Людям всегда было сложно отнестись к тяжелым недугам просто как к болезням. В общественном сознании такие состояния то становились источником иррационального страха и отторжения, то романтизировались. Этой проблеме посвятила эссе писательница Сьюзен Зонтаг, которой болезнь не помешала здраво смотреть на вещи. Разбираемся, что изменилось с момента написания эссе и как общество воспринимает тяжелые заболевания сегодня.

Обнаружив, что больна раком, Сьюзен Зонтаг, перу которой принадлежит множество работ, посвященных осмыслению современности, поступила самым логичным для интеллектуала образом: написала об этом философски-культурологическое эссе.

Идея была для нее ценнее, чем пересказ субъективных переживаний, поэтому в работе «Болезнь как метафора» нет описания личной трагедии и «стадий принятия» от первого лица. Зато есть рассуждение о том, как болезни (в первую очередь, рак и туберкулез), подвергаются мистифицированию в культуре — и это ухудшает жизнь конкретных больных.

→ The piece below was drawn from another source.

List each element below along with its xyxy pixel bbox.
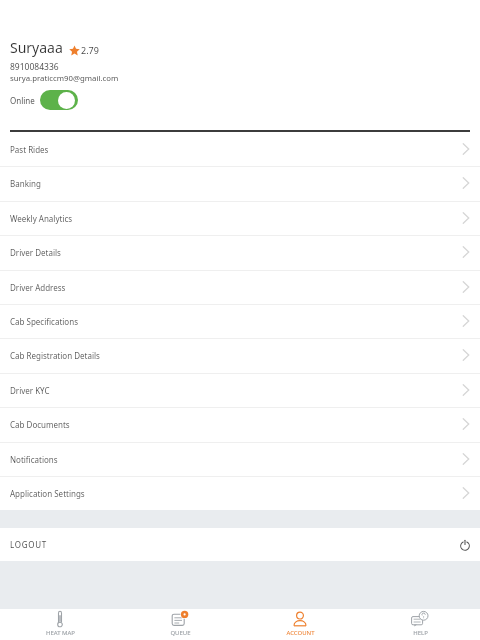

Далее мы подробнее расскажем о главных идеях этой работы.

Миф представляет собой древнейший способ осмысления окружающей реальности: до определенной степени это работает, позволяя встроить в картину мира даже самые страшные явления. Однако мифологическое мышление склонно к грубым обобщениям и лишает общество возможности разбираться в частностях.

«Главные страшные болезни» человечества не воспринимаются в положенном сугубо медицинском русле, а символически расширяются, мифологизируются. При этом миф может быть как карательным, так и сентиментальным.

Карательное представление — это трактовка через призму вины и воздаяния. В рамках этого мифа болезнь «дается за грехи», и сам больной таким образом заслуживает соответствующего отношения.

Судя по всему, речь идет о том, что сегодня называют виктимблеймингом, обвинением жертвы. Не имея ресурса, чтобы признать: страшное может случиться с кем угодно вне зависимости от его поведения и моральных качеств, многие предпочитают считать, что больной, должно быть, «заслужил» или каким-то образом спровоцировал заболевание.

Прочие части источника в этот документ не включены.